## TASK GOAL
Only one stretch of the listing below is wanted. Give it again exactly, from the line with "THE CHAMBER OF Z-CRET" through the line with "ย่างไร้ขีดจำกั".

#### RECORD SET ####

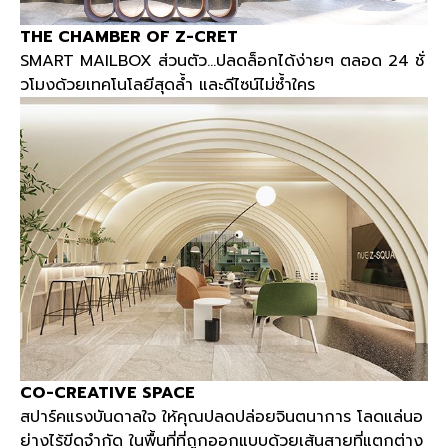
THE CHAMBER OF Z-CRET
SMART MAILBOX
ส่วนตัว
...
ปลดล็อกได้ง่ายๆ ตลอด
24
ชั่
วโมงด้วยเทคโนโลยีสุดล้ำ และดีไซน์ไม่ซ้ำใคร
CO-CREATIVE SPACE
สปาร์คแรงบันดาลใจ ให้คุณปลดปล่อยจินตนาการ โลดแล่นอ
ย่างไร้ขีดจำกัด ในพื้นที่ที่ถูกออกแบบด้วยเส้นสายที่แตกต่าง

####
#### RECORD SET ####

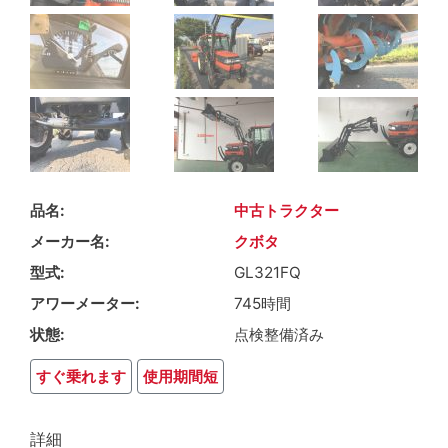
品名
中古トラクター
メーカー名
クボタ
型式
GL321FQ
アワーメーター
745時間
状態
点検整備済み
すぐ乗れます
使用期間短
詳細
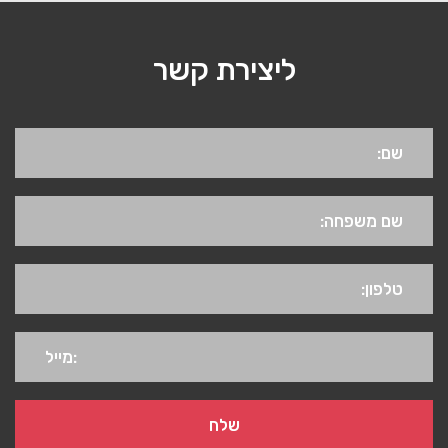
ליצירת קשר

####

## SOLUTION TO THIS PROBLEM
THE CHAMBER OF Z-CRET
SMART MAILBOX
ส่วนตัว
...
ปลดล็อกได้ง่ายๆ ตลอด
24
ชั่
วโมงด้วยเทคโนโลยีสุดล้ำ และดีไซน์ไม่ซ้ำใคร
CO-CREATIVE SPACE
สปาร์คแรงบันดาลใจ ให้คุณปลดปล่อยจินตนาการ โลดแล่นอ
ย่างไร้ขีดจำกัด ในพื้นที่ที่ถูกออกแบบด้วยเส้นสายที่แตกต่าง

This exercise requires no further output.